Not in goodreads are the US laws in exhibits A & B, P2 of 3:

-1886 Washington Territory’s constitution bars aliens ineligible for citizenship from owning property.
-1890 In the City of San Francisco, the Bingham Ordinance prohibits Chinese people (whether or not U.S. citizens) from either working or living in San Francisco, except in “a portion set apart for the location of all the Chinese,” thereby creating a literal, legally defined ghetto. -1892 The U.S. (Federal) Geary Act requires all Chinese residents of the United States to carry a permit, failure to carry such permit (at any time) being punishable by deportation or one year of hard labor. In addition, Chinese are not allowed to bear witness in court.
-1920 The U.S. (Federal) Cable Act decrees that any American woman who marries “an alien ineligible for citizenship shall cease to be a citizen of the United States.”

Mar 29, 2021

Not in goodreads are the US laws in exhibits A & B, P3 of 3:

-1924 U.S. (Federal) Immigration Act of 1924, also known as the Johnson-Reed Act, limits the number of immigrants allowed entry into the United States through a national origins quota. It completely prohibits immigration from Asia.
-1943 The Chinese Exclusion Act is repealed by the Magnuson Act and Chinese in the United States are given the right to become naturalized citizens, although ethnic Chinese in America were still prohibited from owning property or businesses. The quota for Chinese immigration is set at 105 people per year.
-1965 The Immigration and Nationality Act (Hart-Celler Act) is passed by the 89th United States Congress and signed into law by President Lyndon B. Johnson. The law abolishes the quota-based National Origins Formula that had been the basis of U.S. immigration policy since 1921.

Mar 29, 2021

Reflective on the generic Arab/Muslims after 9-11 and recently on generic Chinese since the Covid-19 Pandemic:

It’s Allen.
He’s in the hospital. Someone beat him unconscious. Called him a jap. According to a witness, as the first man hit Allen in the temple, knocking him to the ground, they said, “This is for Pearl Harbor.”

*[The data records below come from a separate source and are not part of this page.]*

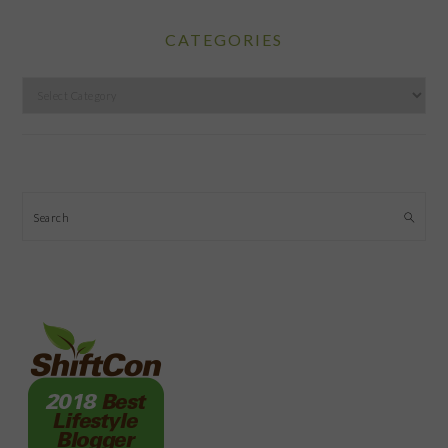
CATEGORIES
Categories
Search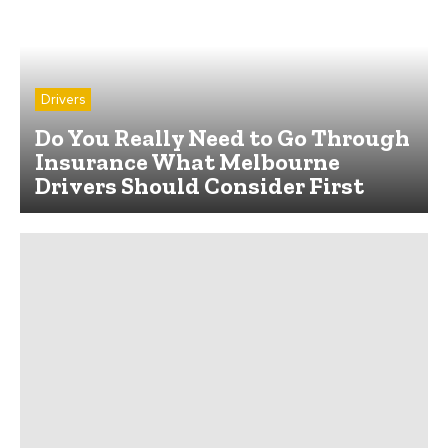
Drivers
Do You Really Need to Go Through
Insurance What Melbourne
Drivers Should Consider First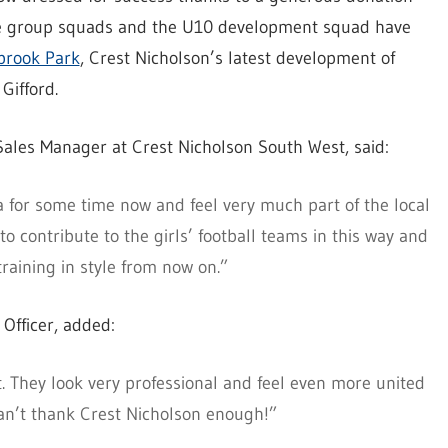
ge group squads and the U10 development squad have
brook Park
, Crest Nicholson’s latest development of
Gifford.
ales Manager at Crest Nicholson South West, said:
for some time now and feel very much part of the local
 contribute to the girls’ football teams in this way and
training in style from now on.”
Officer, added:
it. They look very professional and feel even more united
can’t thank Crest Nicholson enough!”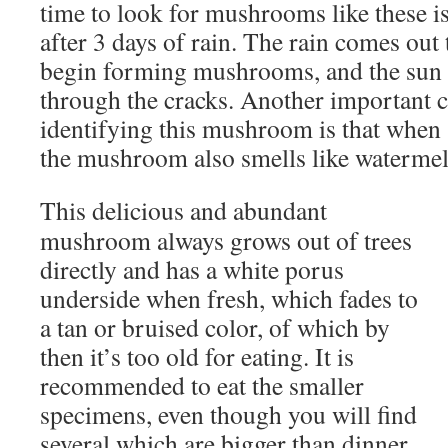
time to look for mushrooms like these i
after 3 days of rain. The rain comes out
begin forming mushrooms, and the sun 
through the cracks. Another important ch
identifying this mushroom is that when s
the mushroom also smells like watermel
This delicious and abundant
mushroom always grows out of trees
directly and has a white porus
underside when fresh, which fades to
a tan or bruised color, of which by
then it’s too old for eating. It is
recommended to eat the smaller
specimens, even though you will find
several which are bigger than dinner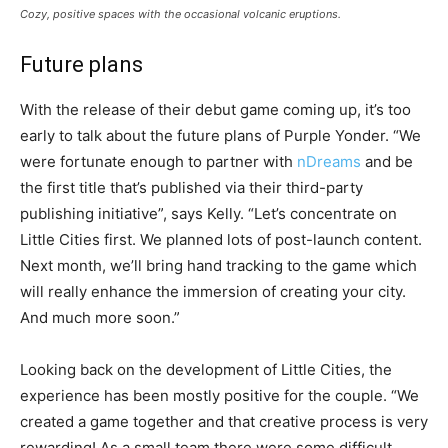
Cozy, positive spaces with the occasional volcanic eruptions.
Future plans
With the release of their debut game coming up, it’s too
early to talk about the future plans of Purple Yonder. “We
were fortunate enough to partner with
nDreams
and be
the first title that’s published via their third-party
publishing initiative”, says Kelly. “Let’s concentrate on
Little Cities first. We planned lots of post-launch content.
Next month, we’ll bring hand tracking to the game which
will really enhance the immersion of creating your city.
And much more soon.”
Looking back on the development of Little Cities, the
experience has been mostly positive for the couple. “We
created a game together and that creative process is very
rewarding! As a small team there were some difficult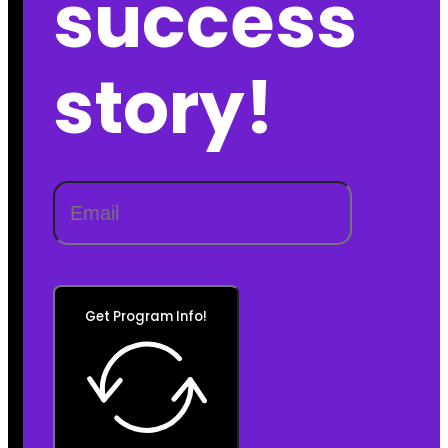
success
story!
Get Program Info!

Young Wu thinks: it could have been him.

Nakamoto says: it should have been him. All of the housemates realize: it was them. All of them. That was the point. They are all the same. All the same to the people who struck Allen in the head until his eyes swelled shut. All the same as they filled a large sack with batteries and stones, and hit Allen in the stomach with it until blood came up from his throat. Allen was Wu and Park and Kim and Nakamoto, and they were all Allen. Japan, China, Taiwan, Korea, Vietnam. Whatever. Anywhere over there. Slope. Jap. Nip. Chink. Towelhead. Whatever.